▸ What the exercise asks: What is needed is an exact copy of every line from the one with "2018/11/15 04:45" to the end of the entries below, without the pictures.

▸ Records to process:
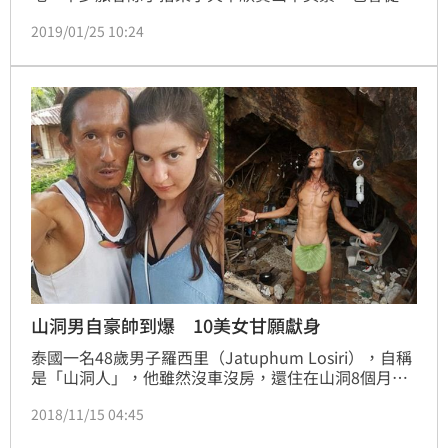
登山感受日出、神木、櫻花及楓紅的美。2003年的夏
2019/01/25 10:24
天，一群年輕人相約到阿里山遊玩，不過卻不顧當地民
宿的勸阻，擅自沿著鐵道徒步走進漆黑的火車山洞，結
果卻因此闖入「禁地」，不但差點被魔神仔牽走，還慘
遭阿飄襲擊，背後硬是留下恐怖的「巨大鬼手印」，毛
骨悚然的經歷讓他們從此再也不敢造訪阿里山。
山洞男自豪帥到爆 10美女甘願獻身
泰國一名48歲男子羅西里（Jatuphum Losiri），自稱
是「山洞人」，他雖然沒車沒房，還住在山洞8個月，
但是把妹、搭訕從來沒失敗過，他自豪睡過10多名女
2018/11/15 04:45
子，其中不乏俄羅斯金髮正妹，而自己之所以這麼有魅
力，全拜一張「帥到爆」的俊臉所賜。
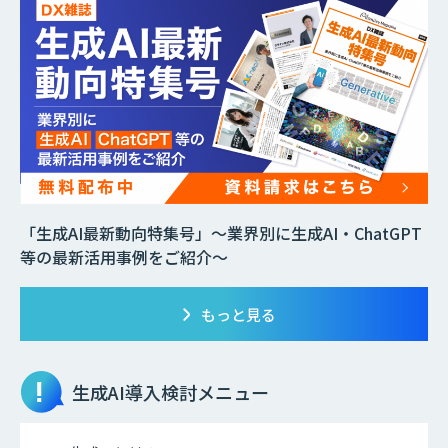
「生成AI最新動向特集号」～業界別に生成AI・ChatGPT
等の最新活用事例をご紹介～
もっと見る
生成AI
導入検討メニュー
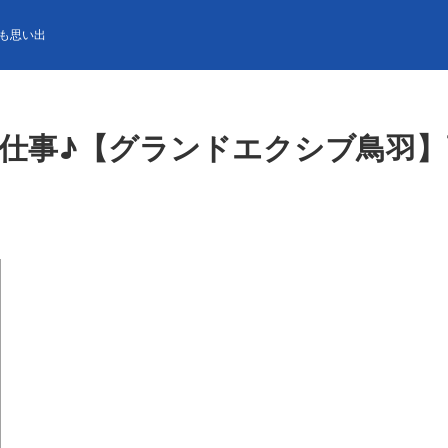
グランドエクシブ鳥羽】高時給1,400円/キレイな個室寮でのご案内です
も思い出
仕事♪【グランドエクシブ鳥羽】高時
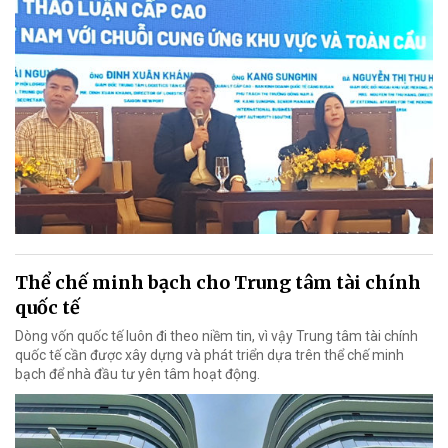
Thể chế minh bạch cho Trung tâm tài chính
quốc tế
Dòng vốn quốc tế luôn đi theo niềm tin, vì vậy Trung tâm tài chính
quốc tế cần được xây dựng và phát triển dựa trên thể chế minh
bạch để nhà đầu tư yên tâm hoạt động.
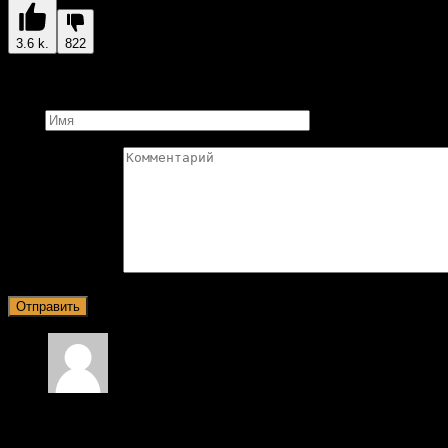
3.6 k.
822
Добавить комментарий
Имя
Комментарий
Makar
22.02.2025 в 09:29
ЛЮДИ ЖРИТЕ СНЕГ Я ЛЕТО ХОЧУ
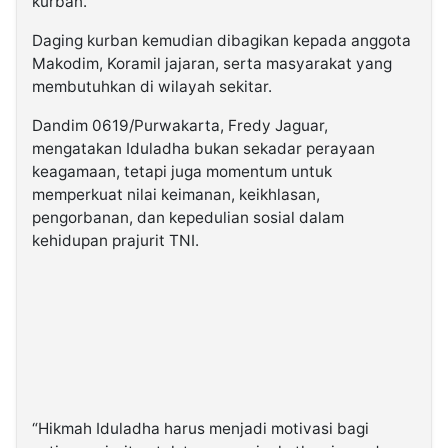
kurban.
Daging kurban kemudian dibagikan kepada anggota
Makodim, Koramil jajaran, serta masyarakat yang
membutuhkan di wilayah sekitar.
Dandim 0619/Purwakarta, Fredy Jaguar,
mengatakan Iduladha bukan sekadar perayaan
keagamaan, tetapi juga momentum untuk
memperkuat nilai keimanan, keikhlasan,
pengorbanan, dan kepedulian sosial dalam
kehidupan prajurit TNI.
“Hikmah Iduladha harus menjadi motivasi bagi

▸ Solution:
2018/11/15 04:45
子，其中不乏俄羅斯金髮正妹，而自己之所以這麼有魅
力，全拜一張「帥到爆」的俊臉所賜。
「生成AI最新動向特集号」～業界別に生成AI・ChatGPT
等の最新活用事例をご紹介～
もっと見る
生成AI
導入検討メニュー
グランドエクシブ鳥羽】高時給1,400円/キレイな個室寮でのご案内です
も思い出
仕事♪【グランドエクシブ鳥羽】高時
Thể chế minh bạch cho Trung tâm tài chính
quốc tế
Dòng vốn quốc tế luôn đi theo niềm tin, vì vậy Trung tâm tài chính
quốc tế cần được xây dựng và phát triển dựa trên thể chế minh
bạch để nhà đầu tư yên tâm hoạt động.
3.6 k.
822
Добавить комментарий
Имя
Комментарий
Makar
22.02.2025 в 09:29
ЛЮДИ ЖРИТЕ СНЕГ Я ЛЕТО ХОЧУ
kurban.
Daging kurban kemudian dibagikan kepada anggota
Makodim, Koramil jajaran, serta masyarakat yang
membutuhkan di wilayah sekitar.
Dandim 0619/Purwakarta, Fredy Jaguar,
mengatakan Iduladha bukan sekadar perayaan
keagamaan, tetapi juga momentum untuk
memperkuat nilai keimanan, keikhlasan,
pengorbanan, dan kepedulian sosial dalam
kehidupan prajurit TNI.
“Hikmah Iduladha harus menjadi motivasi bagi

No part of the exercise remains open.